Albrecht Dürer’s iconic 1515 art work “The Rhinoceros” has been reinterpreted as a set of 11 sterling silver sculptures by Asprey Studio, every of which will likely be offered alongside a digital inscription on the Bitcoin blockchain.
Produced by Asprey Studio in partnership with the British Museum, which holds Dürer’s unique preparatory sketch for the woodcut, the sculptures are accompanied by a “a mother or father/youngster inscription that stops any additional additions and serves as a contemporary household tree of provenance,” in line with a press launch shared with Decrypt.

Asprey Studio’s Rhinoceros. Silver sculpture. Picture: Asprey Studio
“It’s inscribed in Ordinals, in [a] full block,” Asprey Studio Chief Inventive Officer Ali Walker informed Decrypt. He defined that, “it is a mother or father/youngster inscription, so the mother and father are Asprey Studio and the British Museum, and the kid is the precise work.”
Consumers will obtain the digital inscription first, stated Walker, because it takes a number of months to make the silver sculpture, which is produced to order.

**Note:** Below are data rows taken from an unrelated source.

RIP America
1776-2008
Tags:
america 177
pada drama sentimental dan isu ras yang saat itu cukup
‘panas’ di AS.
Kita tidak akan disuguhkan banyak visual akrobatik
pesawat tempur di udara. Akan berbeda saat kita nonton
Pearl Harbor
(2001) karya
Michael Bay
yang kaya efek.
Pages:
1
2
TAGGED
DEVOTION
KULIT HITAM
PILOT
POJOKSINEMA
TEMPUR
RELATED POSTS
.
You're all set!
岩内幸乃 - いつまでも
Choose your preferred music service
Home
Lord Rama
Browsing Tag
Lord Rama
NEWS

Creating the 40cm strong silver sculptures was a problem, he defined, due to the metallic’s distinctive properties.
“We now have digital sculptures at Asprey Studio,” he stated. “So we first sculpted it digitally, after which we labored out how we minimize it up into small, manageable items.” These items are then welded collectively, a months-long course of that “solely a few folks within the UK” can undertake, Walker stated.

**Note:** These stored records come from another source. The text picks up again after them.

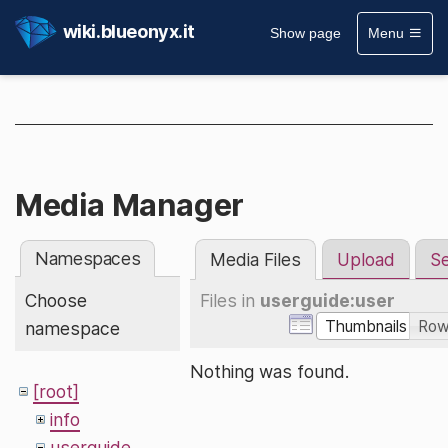
wiki.blueonyx.it
Show page
Menu
Media Manager
Namespaces
Media Files
Upload
S
Choose
Files in
userguide:user
Thumbnails
Ro
namespace
Nothing was found.
[root]
info
userguide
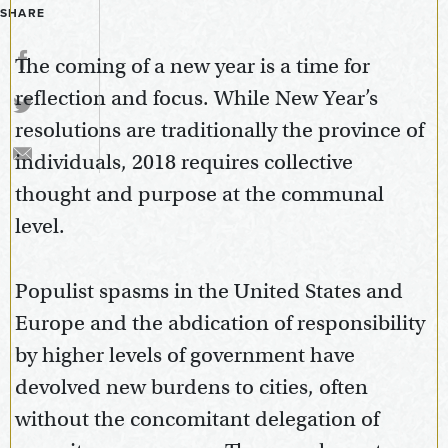
SHARE
The coming of a new year is a time for
reflection and focus. While New Year’s
resolutions are traditionally the province of
individuals, 2018 requires collective
thought and purpose at the communal
level.
Populist spasms in the United States and
Europe and the abdication of responsibility
by higher levels of government have
devolved new burdens to cities, often
without the concomitant delegation of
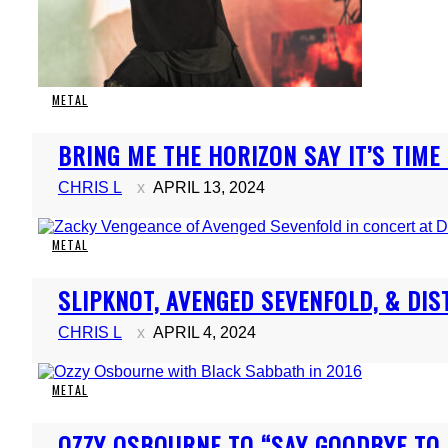
METAL
Section
BRING ME THE HORIZON SAY IT’S TIME
Heading
CHRIS L
APRIL 13, 2024
METAL
Section
SLIPKNOT, AVENGED SEVENFOLD, & D
Heading
CHRIS L
APRIL 4, 2024
METAL
Section
OZZY OSBOURNE TO “SAY GOODBYE TO H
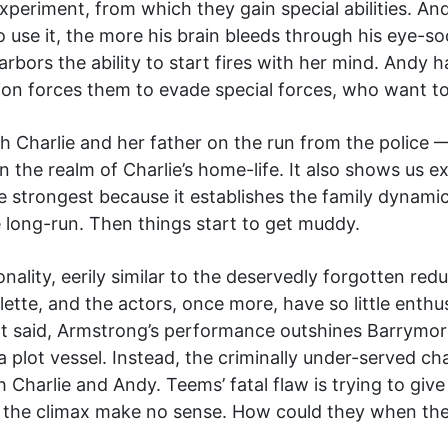
experiment, from which they gain special abilities. A
o use it, the more his brain bleeds through his eye-
bors the ability to start fires with her mind. Andy h
tion forces them to evade special forces, who want to
h Charlie and her father on the run from the police 
in the realm of Charlie’s home-life. It also shows us
s the strongest because it establishes the family dynam
e long-run. Then things start to get muddy.
ality, eerily similar to the deservedly forgotten red
palette, and the actors, once more, have so little ent
at said, Armstrong’s performance outshines Barrymore
a plot vessel. Instead, the criminally under-served ch
h Charlie and Andy. Teems’ fatal flaw is trying to gi
n the climax make no sense. How could they when the 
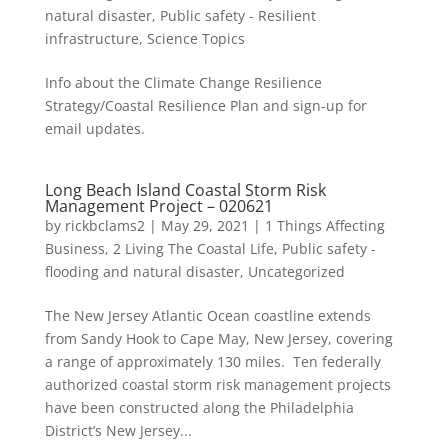
natural disaster
,
Public safety - Resilient
infrastructure
,
Science Topics
Info about the Climate Change Resilience
Strategy/Coastal Resilience Plan and sign-up for
email updates.
Long Beach Island Coastal Storm Risk
Management Project – 020621
by
rickbclams2
|
May 29, 2021
|
1 Things Affecting
Business
,
2 Living The Coastal Life
,
Public safety -
flooding and natural disaster
,
Uncategorized
The New Jersey Atlantic Ocean coastline extends
from Sandy Hook to Cape May, New Jersey, covering
a range of approximately 130 miles. Ten federally
authorized coastal storm risk management projects
have been constructed along the Philadelphia
District’s New Jersey...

Sculpting Asprey Studio’s “Rhinoceros.” Picture: Asprey Studio
Dürer, inventive pioneer
Born in 1471, Albrecht Dürer was one of many pioneers of the German Renaissance, combining the rising expertise of printmaking with new discoveries in optics and anatomy to supply revolutionary works.
Dürer’s seminal “Rhinoceros” print was accomplished with out the artist really having seen a stay rhino, as a substitute basing his work on an outline from a Portuguese service provider’s publication.

Albrecht Dürer, “The Rhinoceros,” 1515, pen and brown ink, 27.4 x 42 cm (© The Trustees of the British Museum, London)
“In his time, he was so superior,” Walker informed Decrypt. “Not simply as an artist; he was doing self portraits at a time when nobody else was, he was doing wooden block prints and he made cash out of printing his personal work.”
He was additionally an early adopter of recent branding, designing a monogram primarily based on his initials that functioned as his personal emblem, and introduced “the primary art-specific mental property lawsuit in Venice,” in line with “The Artwork of Forgery” writer Noah Charney.
In a single memorable screed, Dürer railed in opposition to printmakers who made unauthorized copies of his work, accusing the “pilferers of different males’s brains” of laying their “thievish fingers upon my works.”
“Not solely will your items be confiscated,” Dürer warned the Renaissance IP thieves, “however your our bodies additionally positioned in mortal hazard.”
Dürer, Walker prompt, could be proper at residence within the fashionable artwork world, the place digital artists use NFTs to determine provenance, and wrestle with the implications of AI on copyrighted works. “It is fascinating,” he stated, “and it type of matches in with the entire digital inscription thought.”
Walker was at pains to emphasize that “Dürer’s drawing doesn’t all of the sudden change into an NFT simply because it’s on the blockchain,” noting that, “We’re creating a complete new interpretation of the piece, and the unique Dürer drawing of ‘The Rhinoceros’ is definitely owned by the museum.”
“It is barely totally different dynamics,” he stated. “Digital artwork is the factor, and it’s mainly simply preserving the piece on the blockchain so it’s going to final eternally.”
The British Museum and Web3
For its half, the British Museum isn’t any stranger to Web3 expertise. Again in 2021, the venerable establishment partnered with French startup LaCollection to launch a variety of NFTs primarily based on artworks from its assortment, together with Hokusai and Turner.
Two years later, it linked up with metaverse gaming platform The Sandbox, with plans to supply “new immersive experiences” alongside its personal metaverse area within the on-line sport world.